[sarguy01]

So, I am in another forum and made a slightly off topic post in my thread. This is how it went:

I made this statement.

Quote:

Technically, there is always a slight amount of slip, at all times, since there is only a friction connection between the flywheel and clutch disk. But, we won't get into that since that amount of slip is probably less than 1%.

Edit: I should have said, "Technically, there is always a slight amount of slip, under certain conditions, since there is only a friction connection between the flywheel and clutch disk."

This is the reply.

Quote:

BS. It's zero.
A properly working clutch allows zero slippage while engaged. None.
Locked in a 1:1 ratio.
Real world: 1% slippage would be a huge problem for a clutch.

Sorry, you have misinformation and I felt an overwhelming need to educate.

This is my response.

Quote:

Let's discuss, shall we?

A clutch relies on FRICTION! It doesn't "lock" in a 1:1 ratio, unless of course it is some kind of clutch that can physically lock. As far as I know, the 7th Gen Civic clutch is not a lock up design. As you know, the clutch disk is sandwiched between the pressure plate and the flywheel. There are no tabs, locks, mechanisms that "lock" the flywheel to the clutch disk. It is FRICTION that holds the clutch disk to transmit the engine's power to the transmission.
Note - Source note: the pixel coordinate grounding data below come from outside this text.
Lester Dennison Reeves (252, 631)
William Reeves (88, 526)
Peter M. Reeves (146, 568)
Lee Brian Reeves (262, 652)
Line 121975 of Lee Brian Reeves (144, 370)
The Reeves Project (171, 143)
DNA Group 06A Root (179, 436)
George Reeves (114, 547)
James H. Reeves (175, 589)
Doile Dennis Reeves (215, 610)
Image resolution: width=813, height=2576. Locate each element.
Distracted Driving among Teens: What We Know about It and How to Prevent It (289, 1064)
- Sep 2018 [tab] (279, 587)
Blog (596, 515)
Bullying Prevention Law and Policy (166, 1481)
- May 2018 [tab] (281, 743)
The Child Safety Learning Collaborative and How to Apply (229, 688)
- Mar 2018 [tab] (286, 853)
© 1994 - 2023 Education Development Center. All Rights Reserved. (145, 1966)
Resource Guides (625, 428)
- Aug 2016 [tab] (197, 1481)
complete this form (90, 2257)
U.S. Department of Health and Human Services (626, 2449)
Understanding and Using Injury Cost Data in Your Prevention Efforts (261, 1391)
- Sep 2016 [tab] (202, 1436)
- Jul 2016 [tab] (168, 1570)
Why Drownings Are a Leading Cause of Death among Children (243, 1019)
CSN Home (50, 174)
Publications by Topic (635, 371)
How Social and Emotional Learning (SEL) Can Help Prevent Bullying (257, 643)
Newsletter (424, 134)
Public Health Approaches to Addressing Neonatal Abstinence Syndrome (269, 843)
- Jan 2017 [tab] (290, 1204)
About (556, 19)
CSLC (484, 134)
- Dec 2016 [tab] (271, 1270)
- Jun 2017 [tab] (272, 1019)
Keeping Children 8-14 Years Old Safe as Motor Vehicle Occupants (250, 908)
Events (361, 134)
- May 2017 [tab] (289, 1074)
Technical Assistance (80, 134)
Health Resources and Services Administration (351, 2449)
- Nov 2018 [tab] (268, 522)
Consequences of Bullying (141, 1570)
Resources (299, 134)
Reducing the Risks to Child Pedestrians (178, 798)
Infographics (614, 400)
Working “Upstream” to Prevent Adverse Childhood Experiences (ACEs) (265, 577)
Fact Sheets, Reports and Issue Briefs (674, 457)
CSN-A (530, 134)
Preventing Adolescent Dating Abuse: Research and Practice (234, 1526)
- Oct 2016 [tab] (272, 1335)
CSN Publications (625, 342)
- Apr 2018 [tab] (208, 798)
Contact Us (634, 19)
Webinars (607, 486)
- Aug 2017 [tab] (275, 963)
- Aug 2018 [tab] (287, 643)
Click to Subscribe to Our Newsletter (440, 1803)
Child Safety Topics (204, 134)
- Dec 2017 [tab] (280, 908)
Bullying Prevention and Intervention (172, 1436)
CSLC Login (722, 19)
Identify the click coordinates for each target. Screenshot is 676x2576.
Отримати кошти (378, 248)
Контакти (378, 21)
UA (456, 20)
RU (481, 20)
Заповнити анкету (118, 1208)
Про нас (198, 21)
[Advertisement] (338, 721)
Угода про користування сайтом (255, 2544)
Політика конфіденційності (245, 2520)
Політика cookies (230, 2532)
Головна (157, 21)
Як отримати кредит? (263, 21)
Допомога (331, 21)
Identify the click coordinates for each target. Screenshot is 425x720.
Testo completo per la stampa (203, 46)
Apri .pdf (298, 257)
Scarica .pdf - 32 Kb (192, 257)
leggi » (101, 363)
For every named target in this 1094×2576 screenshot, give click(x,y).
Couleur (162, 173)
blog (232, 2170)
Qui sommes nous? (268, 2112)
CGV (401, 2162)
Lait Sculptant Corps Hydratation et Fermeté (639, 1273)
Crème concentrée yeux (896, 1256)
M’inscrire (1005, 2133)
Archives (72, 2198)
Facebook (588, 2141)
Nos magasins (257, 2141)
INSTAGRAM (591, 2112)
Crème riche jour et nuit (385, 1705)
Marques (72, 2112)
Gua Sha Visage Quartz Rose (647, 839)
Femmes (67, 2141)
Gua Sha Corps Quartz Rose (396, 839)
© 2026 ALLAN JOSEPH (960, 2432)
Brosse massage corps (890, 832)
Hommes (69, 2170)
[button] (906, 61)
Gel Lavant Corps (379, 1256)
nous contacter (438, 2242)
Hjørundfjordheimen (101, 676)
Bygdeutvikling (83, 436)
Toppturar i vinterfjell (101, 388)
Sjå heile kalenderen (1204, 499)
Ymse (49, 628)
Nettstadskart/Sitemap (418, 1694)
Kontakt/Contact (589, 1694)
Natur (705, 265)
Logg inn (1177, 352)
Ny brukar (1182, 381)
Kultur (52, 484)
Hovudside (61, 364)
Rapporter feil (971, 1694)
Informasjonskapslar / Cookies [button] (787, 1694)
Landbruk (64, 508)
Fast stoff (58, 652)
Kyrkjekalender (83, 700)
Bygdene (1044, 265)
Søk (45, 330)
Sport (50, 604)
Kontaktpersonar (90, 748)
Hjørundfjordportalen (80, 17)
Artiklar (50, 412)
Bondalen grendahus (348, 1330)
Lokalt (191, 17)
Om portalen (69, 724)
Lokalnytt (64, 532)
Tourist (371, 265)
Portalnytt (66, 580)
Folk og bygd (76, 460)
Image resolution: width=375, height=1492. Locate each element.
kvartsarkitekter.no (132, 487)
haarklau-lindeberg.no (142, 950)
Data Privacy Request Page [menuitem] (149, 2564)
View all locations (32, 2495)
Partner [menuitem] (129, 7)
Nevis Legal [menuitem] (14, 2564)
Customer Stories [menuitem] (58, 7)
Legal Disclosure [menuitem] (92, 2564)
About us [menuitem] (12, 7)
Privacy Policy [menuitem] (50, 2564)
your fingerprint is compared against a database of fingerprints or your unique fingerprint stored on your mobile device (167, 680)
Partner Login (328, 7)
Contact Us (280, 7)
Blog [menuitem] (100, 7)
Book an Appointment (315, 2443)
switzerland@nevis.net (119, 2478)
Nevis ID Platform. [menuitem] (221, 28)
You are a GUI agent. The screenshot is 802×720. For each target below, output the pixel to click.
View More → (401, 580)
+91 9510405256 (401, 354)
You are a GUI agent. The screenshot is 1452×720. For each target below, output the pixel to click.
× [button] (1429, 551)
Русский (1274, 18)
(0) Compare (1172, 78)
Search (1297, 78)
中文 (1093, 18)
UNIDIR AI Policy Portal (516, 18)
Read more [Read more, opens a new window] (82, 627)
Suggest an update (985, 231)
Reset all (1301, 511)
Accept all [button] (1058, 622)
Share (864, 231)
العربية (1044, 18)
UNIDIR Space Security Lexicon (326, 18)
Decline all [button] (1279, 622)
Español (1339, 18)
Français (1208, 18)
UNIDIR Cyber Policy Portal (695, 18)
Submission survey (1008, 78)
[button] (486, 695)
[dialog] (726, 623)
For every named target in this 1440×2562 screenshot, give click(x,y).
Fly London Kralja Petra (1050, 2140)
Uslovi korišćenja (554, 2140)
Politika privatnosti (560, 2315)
Stick-slip phenomenon - Wikipedia, the free encyclopedia Here is a great Wiki article to read up on. It explains stick-slip. "Stick" is what is described when the clutch is engaged. Stick can be overcome by the engine's torque, but there are factors that can affect the holding properties of the clutch. The coefficient of friction can change due to temperature, friction material properties, oil contamination, water, rate of torque application, velocity, the list goes on. You can read some more here: http://www.pemltd.com/pdf/determining-the-static.pdf

If we use the example of driving on a straight and level road, with no wind, hills or other factors, the "stick" of the clutch should not be overcome if the auto manufacturer properly chose a clutch. But, add in those real world factors and the "stick" of the clutch can be overcome. Think of stomping on the gas trying to make it up a hill. The rate of torque changes and it is very possible that it can overcome the coefficient of friction. From the above Wiki article, “If an applied force is large enough to overcome the static friction, then the reduction of the friction to the kinetic friction can cause a sudden jump in the velocity of the movement.” Or put in a different way, if the engine puts out enough torque, the clutch will not be able to hold it and will slip.

The coefficient of friction is what differentiates the holding power of an organic material versus a sintered iron material. Above I mentioned some other factors that can change the coefficient of friction. When the coefficient changes, so does the stick of the clutch and therefore the amount of torque the clutch can transmit without slipping.

Here is some more info on friction and clutches.

Coefficients Of Friction

Friction Materials

This paper is pretty math intense, but it mathematically shows how engine torque can overcome the clutch when sticking. "The sticking of the clutch sustains as long as the torque transmitted through clutch (Tc) remains below the maximally transmittable torque Tmax c..."
http://www.mate.tue.nl/mate/pdfs/4159.pdf

You said that slipping at 1% would be a huge problem for a clutch. To correct you, I said, "Less than 1%". Less than 1% is a range of numbers from .999(repeating)% down to an infinitely small percent. I didn't specify because I don't have the data to estimate this, so I generalized. This percent could be .0000001% over a 30 minute drive at 60 mph (which would be something like .007296th of a revolution) and the percent slip does not mean the clutch is constantly slipping. Simply put, it slips here and there. I should have worded my previous post to be, "The average slip is probably less than 1%". However, even though the percent is very, very small, it still means the clutch is slipping.

Not to start another debate, but the same slip can be found with auto belt systems, tires rolling over the ground, etc. Friction can allow slip.

So, I am looking for some feedback on my post since I feel that forum doesn't have an abundance of technically savvy people. The person I am debating with is a very knowledgeable mechanic. I am not looking to be right or wrong as much as I am looking for some evidence that a clutch does or does not slip when fully engaged (I don't mean always slipping, but will slip under certain circumstances). I am looking for a friendly discussion. I have my flame proof suit on, just in case...